Aim of the exercise
Scan the material for "nous". Copy every line it appears in.

Raw data
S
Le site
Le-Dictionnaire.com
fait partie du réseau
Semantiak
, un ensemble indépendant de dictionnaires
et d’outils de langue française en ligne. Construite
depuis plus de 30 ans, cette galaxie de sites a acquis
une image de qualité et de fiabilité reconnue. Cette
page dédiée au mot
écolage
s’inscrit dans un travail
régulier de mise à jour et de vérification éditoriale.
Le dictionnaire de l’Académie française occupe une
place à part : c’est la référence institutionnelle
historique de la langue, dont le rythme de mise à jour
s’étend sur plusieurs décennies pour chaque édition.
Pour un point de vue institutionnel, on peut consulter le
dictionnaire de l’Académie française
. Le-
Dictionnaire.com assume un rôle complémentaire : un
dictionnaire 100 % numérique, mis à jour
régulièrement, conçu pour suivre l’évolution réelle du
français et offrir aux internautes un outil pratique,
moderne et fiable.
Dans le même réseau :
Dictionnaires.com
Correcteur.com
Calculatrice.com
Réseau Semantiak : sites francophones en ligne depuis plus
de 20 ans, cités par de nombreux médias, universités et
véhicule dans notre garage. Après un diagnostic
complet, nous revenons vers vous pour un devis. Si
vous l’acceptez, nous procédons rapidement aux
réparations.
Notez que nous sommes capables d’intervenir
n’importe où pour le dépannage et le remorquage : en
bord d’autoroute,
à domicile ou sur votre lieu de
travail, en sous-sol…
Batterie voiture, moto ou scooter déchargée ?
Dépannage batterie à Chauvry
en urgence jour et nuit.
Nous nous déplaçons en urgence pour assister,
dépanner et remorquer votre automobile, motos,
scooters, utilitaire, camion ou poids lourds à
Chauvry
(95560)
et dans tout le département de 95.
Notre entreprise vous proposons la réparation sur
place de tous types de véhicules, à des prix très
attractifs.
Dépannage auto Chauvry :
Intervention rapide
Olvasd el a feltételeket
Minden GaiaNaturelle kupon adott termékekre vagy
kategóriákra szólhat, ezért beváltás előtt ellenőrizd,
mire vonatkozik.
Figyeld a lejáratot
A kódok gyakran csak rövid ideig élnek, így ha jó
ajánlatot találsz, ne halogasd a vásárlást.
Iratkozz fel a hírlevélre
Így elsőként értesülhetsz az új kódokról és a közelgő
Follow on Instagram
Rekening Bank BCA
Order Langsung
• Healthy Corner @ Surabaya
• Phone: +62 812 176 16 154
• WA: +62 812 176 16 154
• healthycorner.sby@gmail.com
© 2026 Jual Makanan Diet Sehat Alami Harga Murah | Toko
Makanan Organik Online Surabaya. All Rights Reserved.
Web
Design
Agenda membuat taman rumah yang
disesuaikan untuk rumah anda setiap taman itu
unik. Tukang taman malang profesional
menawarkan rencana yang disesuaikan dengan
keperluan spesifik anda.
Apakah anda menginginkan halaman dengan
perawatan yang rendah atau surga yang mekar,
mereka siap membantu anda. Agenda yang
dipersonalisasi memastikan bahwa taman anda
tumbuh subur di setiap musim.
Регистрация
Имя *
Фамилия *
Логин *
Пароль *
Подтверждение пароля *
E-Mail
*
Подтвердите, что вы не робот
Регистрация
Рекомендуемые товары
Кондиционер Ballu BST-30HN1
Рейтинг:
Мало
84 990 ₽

* * *

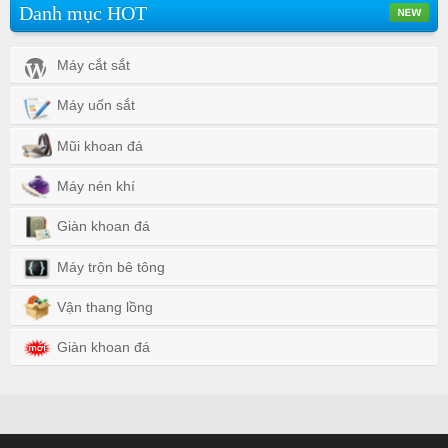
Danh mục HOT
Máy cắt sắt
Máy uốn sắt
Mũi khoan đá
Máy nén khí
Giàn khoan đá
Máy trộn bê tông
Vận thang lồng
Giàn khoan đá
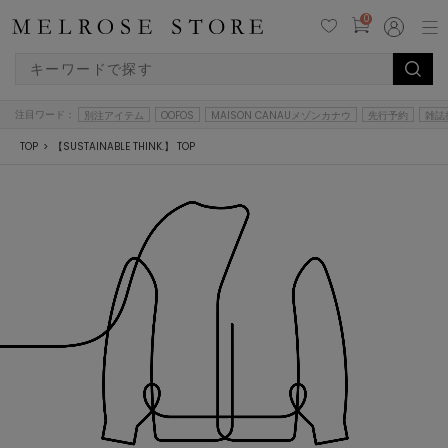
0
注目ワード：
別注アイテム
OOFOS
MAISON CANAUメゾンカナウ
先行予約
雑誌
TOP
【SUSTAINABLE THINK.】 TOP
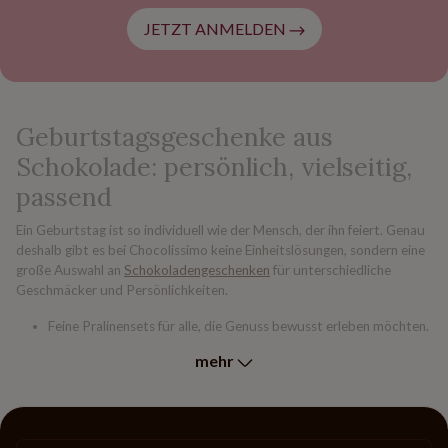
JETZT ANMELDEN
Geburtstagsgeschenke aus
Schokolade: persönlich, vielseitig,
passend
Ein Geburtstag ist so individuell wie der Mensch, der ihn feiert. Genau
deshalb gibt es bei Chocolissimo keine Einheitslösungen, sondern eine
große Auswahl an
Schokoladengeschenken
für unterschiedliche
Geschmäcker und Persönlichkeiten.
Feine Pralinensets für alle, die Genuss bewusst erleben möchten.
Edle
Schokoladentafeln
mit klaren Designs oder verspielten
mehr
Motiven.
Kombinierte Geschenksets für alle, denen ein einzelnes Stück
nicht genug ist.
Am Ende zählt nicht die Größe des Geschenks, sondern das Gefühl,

Solution to the problem
complet, nous revenons vers vous pour un devis. Si
vous l’acceptez, nous procédons rapidement aux
Notez que nous sommes capables d’intervenir
Nous nous déplaçons en urgence pour assister,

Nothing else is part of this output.